Advices from a sheikh
The head of the training camp knows the specific backgrounds of the men. He prefers to lay stress on other more atypical subjects taught in his “school”. Once a week, a sheikh comes to talk and gives advices to thuwars. “He teaches them that Islam and the Quran say it is a duty to protect their country”, the general says. Above all, the “students” have to know military law. Before the war, the rebels were rank-and-file civilians. Most of them had not even a job when they decided to join the revolution. “When they arrive at the camp, they know how to use pistols, rifles and, some of them, heavy weapons. But they know nothing about military discipline and the rules of the army”, Ali Baaby details. The 55-year-old former army officer is now a professor of discipline. Thus, before using guns, the soldier-to-be has to write down all the pieces of the gun and the steps to dismantle it.
3.30pm, end of the day
At 3.30pm, it is briefing time. The officials note the absences, those who are sick, and others who for whatever reason are not there. The training camp has a major failing: there are no dormitories. There were destroyed by NATO and not replaced. As a result, the thuwars are free until 6.30 am the next day or later. Those who lived outside Zawia have the permission to arrive at 7.30 am. Definitively, not the best way to instill in minds the discipline. What happen to those who are absent? Nothing. The training camp imposes no sanction. Those in charge prefer to support those who are take part rather than penalise the bad elements.
Moreover, the camp received many more applications than it can cope with. Candidates have to be Libyan citizens, male, aged between 18 and 45, and have to bring a letter from a truthful witness that he was a thuwar or, at least, he did not fight for Qaddafi’s army during the revolution. After the two month training course, he has two choices: enter the military — either the navy, army or air force) or to return to civilian life. But if the latter, they remain reserve soldiers, so the army can call them up when needed.
Thuwars use their own guns
Ahmed Mohamed Ahmed decided to join the army after his training. Under the former regime, despite being a graduate, he had no job. For him, becoming a soldier after training was the obvious choice, especially as a soldier is paid some LD 1,000 monthly (LD 600 during the training) and he has bonuses such as insurance for all his family. However, Ahmed plans to quit as soon as he works out what he really wants to do.

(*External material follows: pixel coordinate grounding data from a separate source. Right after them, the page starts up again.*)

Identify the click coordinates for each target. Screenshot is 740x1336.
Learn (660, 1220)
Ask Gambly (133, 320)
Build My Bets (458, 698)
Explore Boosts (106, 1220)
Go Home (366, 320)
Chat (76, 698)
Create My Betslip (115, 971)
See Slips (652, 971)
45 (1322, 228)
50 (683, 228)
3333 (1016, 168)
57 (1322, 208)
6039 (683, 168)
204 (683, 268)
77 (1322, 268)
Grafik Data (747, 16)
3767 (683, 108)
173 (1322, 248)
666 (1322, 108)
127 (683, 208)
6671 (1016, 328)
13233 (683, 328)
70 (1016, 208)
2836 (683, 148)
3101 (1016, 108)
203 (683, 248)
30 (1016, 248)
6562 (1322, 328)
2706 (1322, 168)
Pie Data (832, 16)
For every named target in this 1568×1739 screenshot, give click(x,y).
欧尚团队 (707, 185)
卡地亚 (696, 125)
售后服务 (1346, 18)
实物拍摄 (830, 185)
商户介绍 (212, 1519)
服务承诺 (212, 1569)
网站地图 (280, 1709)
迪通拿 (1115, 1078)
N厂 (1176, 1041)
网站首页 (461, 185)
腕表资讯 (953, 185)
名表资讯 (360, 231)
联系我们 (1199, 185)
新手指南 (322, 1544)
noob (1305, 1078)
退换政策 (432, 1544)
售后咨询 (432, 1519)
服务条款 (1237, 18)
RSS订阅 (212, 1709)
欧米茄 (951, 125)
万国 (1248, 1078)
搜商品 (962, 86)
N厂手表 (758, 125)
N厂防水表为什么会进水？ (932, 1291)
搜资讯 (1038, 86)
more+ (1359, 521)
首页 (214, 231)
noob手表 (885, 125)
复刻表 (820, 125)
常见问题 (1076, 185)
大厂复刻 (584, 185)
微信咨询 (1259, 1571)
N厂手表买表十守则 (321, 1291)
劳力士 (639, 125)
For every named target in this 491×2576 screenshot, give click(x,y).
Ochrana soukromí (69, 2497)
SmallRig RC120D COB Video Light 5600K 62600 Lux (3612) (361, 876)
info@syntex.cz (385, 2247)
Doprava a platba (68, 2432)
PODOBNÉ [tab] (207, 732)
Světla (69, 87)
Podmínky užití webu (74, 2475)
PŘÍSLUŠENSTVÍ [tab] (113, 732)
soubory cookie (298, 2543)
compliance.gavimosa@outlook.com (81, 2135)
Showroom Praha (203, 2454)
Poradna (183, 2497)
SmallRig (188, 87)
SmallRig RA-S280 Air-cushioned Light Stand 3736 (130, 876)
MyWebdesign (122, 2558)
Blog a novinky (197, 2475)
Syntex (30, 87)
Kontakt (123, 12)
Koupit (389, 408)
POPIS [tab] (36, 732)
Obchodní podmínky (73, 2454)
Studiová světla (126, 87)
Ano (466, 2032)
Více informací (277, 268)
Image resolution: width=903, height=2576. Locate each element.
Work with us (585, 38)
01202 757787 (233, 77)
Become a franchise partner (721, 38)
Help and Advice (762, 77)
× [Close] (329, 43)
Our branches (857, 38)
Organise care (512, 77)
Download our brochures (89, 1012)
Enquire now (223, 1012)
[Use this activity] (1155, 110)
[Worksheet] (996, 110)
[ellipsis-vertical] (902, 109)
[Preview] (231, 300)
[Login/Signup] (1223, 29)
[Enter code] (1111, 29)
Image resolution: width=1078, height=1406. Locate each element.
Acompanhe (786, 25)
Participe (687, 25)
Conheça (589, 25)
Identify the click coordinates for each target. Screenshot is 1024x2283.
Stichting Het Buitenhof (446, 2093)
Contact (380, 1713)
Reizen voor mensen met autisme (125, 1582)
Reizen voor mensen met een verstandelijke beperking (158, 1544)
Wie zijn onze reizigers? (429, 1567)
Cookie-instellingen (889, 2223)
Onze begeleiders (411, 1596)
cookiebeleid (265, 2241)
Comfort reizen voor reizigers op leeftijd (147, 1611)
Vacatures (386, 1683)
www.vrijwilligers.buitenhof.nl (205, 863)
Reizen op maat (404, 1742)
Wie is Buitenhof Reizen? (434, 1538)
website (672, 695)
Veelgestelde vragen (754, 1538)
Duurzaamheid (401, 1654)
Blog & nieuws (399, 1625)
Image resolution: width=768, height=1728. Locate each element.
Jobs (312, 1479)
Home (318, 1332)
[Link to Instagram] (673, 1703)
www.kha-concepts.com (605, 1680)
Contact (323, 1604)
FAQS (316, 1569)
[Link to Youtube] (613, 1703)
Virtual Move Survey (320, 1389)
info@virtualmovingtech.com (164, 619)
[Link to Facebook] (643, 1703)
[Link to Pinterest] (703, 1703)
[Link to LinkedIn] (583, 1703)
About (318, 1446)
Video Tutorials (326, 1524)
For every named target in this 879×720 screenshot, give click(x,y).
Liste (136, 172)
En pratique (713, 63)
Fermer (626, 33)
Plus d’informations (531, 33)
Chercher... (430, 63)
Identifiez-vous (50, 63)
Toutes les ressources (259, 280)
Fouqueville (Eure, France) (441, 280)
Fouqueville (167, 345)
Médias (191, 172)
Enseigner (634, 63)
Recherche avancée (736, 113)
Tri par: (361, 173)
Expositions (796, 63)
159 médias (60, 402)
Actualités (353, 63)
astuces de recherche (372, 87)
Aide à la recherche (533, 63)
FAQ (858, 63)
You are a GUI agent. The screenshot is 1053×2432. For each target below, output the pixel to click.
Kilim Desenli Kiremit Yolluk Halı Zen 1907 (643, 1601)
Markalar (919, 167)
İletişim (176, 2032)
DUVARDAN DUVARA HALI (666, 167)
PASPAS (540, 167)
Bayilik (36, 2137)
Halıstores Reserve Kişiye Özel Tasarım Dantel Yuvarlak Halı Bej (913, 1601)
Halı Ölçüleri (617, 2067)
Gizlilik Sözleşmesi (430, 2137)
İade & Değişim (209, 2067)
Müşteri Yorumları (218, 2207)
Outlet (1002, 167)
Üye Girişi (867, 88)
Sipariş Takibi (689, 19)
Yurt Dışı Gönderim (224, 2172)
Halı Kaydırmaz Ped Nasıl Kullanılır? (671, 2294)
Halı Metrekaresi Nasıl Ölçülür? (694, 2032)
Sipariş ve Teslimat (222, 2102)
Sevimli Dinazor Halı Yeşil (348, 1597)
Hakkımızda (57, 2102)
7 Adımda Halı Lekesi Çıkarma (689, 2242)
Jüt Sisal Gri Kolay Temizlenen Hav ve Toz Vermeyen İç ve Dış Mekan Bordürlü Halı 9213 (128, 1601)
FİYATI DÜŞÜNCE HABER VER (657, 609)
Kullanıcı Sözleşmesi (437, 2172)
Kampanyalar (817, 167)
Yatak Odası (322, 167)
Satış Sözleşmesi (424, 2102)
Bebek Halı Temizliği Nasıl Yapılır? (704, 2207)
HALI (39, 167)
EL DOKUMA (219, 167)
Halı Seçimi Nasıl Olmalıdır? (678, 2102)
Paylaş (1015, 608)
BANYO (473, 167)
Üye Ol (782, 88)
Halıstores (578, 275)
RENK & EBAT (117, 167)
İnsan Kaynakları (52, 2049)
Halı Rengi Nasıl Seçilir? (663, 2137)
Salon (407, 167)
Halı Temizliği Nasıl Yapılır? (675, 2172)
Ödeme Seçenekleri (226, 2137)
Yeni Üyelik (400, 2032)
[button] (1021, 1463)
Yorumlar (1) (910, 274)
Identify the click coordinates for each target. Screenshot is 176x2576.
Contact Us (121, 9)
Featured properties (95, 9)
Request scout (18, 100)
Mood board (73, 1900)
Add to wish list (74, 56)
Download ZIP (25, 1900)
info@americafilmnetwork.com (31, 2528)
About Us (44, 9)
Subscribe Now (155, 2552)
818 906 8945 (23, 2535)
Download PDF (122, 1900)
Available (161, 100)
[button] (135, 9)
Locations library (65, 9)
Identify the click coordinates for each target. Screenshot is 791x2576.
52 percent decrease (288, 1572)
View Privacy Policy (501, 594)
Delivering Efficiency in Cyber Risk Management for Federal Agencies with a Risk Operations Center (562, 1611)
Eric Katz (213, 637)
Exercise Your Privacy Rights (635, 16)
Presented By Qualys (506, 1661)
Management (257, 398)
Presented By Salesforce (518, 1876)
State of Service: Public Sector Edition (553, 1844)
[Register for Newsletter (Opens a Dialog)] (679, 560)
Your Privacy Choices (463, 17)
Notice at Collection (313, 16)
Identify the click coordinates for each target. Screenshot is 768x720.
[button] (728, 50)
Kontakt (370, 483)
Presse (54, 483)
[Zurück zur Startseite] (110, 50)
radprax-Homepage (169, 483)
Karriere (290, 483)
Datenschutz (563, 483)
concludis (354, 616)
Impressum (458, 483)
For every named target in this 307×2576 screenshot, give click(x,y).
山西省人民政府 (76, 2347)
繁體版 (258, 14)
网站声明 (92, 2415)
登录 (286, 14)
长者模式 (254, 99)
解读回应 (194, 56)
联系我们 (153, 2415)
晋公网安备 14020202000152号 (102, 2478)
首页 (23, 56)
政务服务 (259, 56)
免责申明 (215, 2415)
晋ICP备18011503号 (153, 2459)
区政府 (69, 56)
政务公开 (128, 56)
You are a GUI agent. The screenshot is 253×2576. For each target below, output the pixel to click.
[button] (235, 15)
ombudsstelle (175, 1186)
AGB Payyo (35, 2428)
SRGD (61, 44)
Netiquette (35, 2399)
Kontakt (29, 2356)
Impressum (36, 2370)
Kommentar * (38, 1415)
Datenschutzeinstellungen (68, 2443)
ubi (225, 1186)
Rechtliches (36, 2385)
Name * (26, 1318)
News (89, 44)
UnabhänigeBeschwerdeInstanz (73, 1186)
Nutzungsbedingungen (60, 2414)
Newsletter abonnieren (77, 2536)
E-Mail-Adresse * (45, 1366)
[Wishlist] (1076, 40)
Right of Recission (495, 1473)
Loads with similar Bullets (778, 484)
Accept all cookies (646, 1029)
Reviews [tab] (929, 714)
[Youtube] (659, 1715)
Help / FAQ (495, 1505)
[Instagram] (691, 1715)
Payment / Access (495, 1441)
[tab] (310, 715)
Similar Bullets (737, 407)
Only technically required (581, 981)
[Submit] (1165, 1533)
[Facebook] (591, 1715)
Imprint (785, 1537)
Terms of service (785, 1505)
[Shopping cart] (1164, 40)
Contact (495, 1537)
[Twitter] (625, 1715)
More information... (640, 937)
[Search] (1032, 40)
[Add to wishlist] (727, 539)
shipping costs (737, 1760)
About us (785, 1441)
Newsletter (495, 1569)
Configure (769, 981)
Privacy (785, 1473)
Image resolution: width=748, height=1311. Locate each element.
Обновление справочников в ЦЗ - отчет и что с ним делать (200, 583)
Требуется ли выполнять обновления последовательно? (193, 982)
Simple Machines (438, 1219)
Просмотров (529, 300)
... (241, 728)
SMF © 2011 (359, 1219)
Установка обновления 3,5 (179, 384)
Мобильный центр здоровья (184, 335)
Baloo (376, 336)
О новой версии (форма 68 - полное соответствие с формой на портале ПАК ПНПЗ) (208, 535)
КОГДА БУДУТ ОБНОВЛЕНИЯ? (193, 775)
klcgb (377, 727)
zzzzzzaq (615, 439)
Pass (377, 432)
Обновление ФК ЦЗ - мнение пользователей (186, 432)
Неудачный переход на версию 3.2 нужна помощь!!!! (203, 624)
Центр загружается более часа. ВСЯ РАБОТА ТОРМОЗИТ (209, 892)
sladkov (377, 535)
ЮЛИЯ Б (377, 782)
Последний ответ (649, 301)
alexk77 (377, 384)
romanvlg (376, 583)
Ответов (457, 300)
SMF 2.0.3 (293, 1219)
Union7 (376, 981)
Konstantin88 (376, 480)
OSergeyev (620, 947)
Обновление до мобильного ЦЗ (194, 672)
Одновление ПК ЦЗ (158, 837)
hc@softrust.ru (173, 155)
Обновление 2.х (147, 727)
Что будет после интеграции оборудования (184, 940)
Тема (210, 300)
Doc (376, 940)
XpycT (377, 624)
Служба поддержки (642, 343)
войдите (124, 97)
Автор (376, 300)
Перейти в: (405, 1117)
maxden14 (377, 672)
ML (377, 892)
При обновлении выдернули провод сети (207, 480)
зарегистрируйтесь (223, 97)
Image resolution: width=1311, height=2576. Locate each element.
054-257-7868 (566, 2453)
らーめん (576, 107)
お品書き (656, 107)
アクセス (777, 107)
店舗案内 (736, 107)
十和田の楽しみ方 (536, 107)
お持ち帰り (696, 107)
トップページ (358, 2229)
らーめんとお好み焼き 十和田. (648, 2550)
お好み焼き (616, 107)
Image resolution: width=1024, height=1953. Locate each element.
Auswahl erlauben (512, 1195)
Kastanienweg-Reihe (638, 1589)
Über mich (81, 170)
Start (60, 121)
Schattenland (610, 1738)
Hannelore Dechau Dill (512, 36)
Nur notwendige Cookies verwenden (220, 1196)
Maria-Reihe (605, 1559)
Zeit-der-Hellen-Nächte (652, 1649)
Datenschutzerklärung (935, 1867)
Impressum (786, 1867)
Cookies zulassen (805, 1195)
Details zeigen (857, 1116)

Prime Minister Ali Zeidan says that security is “top priority” and that thuwars should join the army. General Mustafa Salah Hussein Al-Mazouri agrees with this. But so far, he has received no help to modernise his training camp. It is reported that those in charge have even had to ask the thuwars to bring their own guns for shooting practice because there are insufficient at the camp.
Right now, the centre has no trainees. General Mustafa Salah Hussein Al-Mazouri is waiting the government gives him the authorisation. In one year and two months, the camp has welcomed though its gates just three groups with a total of 2,600 trainees.
The National Liberation Army had 64,000 thuwars during the revolution.